(EXTRACTED MATERIAL Opens)

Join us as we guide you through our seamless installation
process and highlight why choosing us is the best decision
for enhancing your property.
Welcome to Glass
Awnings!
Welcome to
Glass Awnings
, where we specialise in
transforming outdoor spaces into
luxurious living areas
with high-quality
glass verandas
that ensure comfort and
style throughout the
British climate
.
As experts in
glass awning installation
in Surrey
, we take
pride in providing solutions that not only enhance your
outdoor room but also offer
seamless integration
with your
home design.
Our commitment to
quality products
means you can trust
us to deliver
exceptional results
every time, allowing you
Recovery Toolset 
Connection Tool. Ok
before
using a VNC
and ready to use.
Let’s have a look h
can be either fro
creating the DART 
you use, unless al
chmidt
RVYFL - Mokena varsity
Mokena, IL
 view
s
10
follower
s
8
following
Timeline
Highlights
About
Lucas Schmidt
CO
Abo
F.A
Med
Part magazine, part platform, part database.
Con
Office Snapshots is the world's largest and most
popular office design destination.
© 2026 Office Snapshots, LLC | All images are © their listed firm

(EXTRACTED MATERIAL Closes)

Copy out the entries. Leave every line exactly as it is.

TASK RESULT:
Join us as we guide you through our seamless installation
process and highlight why choosing us is the best decision
for enhancing your property.
Welcome to Glass
Awnings!
Welcome to
Glass Awnings
, where we specialise in
transforming outdoor spaces into
luxurious living areas
with high-quality
glass verandas
that ensure comfort and
style throughout the
British climate
.
As experts in
glass awning installation
in Surrey
, we take
pride in providing solutions that not only enhance your
outdoor room but also offer
seamless integration
with your
home design.
Our commitment to
quality products
means you can trust
us to deliver
exceptional results
every time, allowing you
Recovery Toolset 
Connection Tool. Ok
before
using a VNC
and ready to use.
Let’s have a look h
can be either fro
creating the DART 
you use, unless al
chmidt
RVYFL - Mokena varsity
Mokena, IL
 view
s
10
follower
s
8
following
Timeline
Highlights
About
Lucas Schmidt
CO
Abo
F.A
Med
Part magazine, part platform, part database.
Con
Office Snapshots is the world's largest and most
popular office design destination.
© 2026 Office Snapshots, LLC | All images are © their listed firm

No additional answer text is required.